Large fire ravages Chernobyl Exclusion Zone, tons of water poured in by planes
A major wildfire is sweeping through the Chernobyl nuclear disaster area. The authorities have deployed dozens of fire trucks as firefighting aircraft bombard the radioactive exclusion zone with massive amounts of water.
The fire inside the Chernobyl 'dead zone,' which is now part of Ukraine, started on Tuesday morning, when dry grass was ignited, local emergency services said in a statement. The wildfire subsequently reached a forest, where up to 10 hectares (24 acres) are now in flames.
Some 29 vehicles and 126 personnel have been dispatched at the scene, with several planes and helicopters dropping water from the sky on the area engulfed by wildfire.
The zone saw another large blaze last year, which scorched 25 hectares (60 acres) of land.

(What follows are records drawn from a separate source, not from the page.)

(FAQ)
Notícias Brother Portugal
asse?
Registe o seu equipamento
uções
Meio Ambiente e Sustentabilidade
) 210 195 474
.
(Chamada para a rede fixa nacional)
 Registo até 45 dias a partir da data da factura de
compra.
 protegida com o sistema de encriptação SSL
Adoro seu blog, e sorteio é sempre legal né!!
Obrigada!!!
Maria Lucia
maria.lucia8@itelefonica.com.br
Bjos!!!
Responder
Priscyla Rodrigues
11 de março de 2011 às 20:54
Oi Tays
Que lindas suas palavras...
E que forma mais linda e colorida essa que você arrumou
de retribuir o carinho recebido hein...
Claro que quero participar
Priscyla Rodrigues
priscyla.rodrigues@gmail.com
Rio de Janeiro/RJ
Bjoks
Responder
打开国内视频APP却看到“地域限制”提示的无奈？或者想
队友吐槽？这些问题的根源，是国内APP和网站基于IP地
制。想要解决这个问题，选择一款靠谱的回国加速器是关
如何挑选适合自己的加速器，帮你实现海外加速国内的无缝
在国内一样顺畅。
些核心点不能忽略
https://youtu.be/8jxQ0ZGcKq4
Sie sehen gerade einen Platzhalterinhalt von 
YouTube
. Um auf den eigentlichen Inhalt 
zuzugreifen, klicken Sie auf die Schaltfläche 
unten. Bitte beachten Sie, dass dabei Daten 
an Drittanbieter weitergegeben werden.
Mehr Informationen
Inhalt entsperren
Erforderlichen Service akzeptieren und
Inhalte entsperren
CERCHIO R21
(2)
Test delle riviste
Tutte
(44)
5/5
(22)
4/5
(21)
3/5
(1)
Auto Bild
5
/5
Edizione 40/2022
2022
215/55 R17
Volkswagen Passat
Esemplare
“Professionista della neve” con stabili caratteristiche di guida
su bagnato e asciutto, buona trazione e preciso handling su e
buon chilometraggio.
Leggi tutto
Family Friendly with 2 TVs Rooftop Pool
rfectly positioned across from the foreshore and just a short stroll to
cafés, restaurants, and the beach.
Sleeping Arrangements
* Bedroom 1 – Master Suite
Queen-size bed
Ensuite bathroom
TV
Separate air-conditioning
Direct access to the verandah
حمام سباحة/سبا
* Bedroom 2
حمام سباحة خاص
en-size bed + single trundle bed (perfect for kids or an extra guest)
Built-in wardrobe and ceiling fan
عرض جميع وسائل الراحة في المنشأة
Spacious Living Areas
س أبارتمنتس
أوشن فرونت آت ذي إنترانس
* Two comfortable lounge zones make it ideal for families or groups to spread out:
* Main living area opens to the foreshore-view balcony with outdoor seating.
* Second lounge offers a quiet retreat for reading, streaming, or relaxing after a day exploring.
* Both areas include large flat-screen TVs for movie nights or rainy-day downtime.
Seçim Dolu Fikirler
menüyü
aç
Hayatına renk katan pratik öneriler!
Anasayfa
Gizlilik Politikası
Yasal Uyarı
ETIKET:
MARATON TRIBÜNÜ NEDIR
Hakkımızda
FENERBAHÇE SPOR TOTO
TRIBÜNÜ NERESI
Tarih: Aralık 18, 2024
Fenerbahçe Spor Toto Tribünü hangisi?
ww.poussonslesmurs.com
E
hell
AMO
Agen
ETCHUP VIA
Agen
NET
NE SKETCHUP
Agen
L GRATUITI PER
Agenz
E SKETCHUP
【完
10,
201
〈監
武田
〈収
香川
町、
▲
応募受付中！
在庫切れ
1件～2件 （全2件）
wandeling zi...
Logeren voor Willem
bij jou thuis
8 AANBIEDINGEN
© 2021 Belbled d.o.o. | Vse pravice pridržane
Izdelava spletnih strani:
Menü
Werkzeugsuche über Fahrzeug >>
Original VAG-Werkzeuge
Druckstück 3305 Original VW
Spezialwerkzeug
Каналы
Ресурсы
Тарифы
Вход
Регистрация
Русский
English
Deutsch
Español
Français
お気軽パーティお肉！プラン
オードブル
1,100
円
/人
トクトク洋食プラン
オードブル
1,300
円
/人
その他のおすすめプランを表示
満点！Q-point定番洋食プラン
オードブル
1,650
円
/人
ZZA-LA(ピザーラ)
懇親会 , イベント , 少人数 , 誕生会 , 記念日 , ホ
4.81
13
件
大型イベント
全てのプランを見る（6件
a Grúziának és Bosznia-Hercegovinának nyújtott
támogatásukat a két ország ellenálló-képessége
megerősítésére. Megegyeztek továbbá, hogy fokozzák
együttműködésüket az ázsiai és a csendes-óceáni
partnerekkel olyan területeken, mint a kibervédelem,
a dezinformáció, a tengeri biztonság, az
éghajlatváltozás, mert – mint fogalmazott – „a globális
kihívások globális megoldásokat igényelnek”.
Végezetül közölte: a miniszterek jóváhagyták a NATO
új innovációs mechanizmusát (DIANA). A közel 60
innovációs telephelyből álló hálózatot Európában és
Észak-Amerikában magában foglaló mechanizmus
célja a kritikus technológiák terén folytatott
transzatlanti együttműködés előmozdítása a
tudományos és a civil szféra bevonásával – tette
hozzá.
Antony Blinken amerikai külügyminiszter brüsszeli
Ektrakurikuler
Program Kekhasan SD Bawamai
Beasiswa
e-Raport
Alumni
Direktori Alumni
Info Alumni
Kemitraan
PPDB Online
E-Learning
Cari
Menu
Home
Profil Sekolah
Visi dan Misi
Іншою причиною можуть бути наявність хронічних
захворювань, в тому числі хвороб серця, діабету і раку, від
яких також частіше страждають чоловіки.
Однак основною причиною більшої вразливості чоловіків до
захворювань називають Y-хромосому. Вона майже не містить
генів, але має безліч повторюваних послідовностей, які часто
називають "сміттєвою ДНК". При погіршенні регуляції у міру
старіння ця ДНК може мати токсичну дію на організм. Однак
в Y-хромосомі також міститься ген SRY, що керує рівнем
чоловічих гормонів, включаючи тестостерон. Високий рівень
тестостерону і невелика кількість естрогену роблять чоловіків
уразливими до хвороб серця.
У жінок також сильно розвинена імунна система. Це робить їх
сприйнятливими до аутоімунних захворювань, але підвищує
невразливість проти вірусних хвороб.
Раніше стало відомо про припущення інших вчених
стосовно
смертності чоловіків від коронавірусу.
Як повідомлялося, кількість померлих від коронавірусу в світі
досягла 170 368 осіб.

Chernobyl became the site of one of the biggest nuclear disasters in history, when a local power reactor blew up in 1986, leading to massive contamination of the surrounding area. The severely damaged reactor was sealed off by a protective ‘sarcophagus’ of steel and concrete, while the nearby town of Pripyat had its 50,000 population evacuated. Today, Pripayt is a ghost town. The so-called ‘exclusion zone’ was imposed around the site of the disaster, banning visitors.
Current winds are not blowing residual pollution towards the country's capital Kiev, local authorities said, noting that radiation levels remain normal.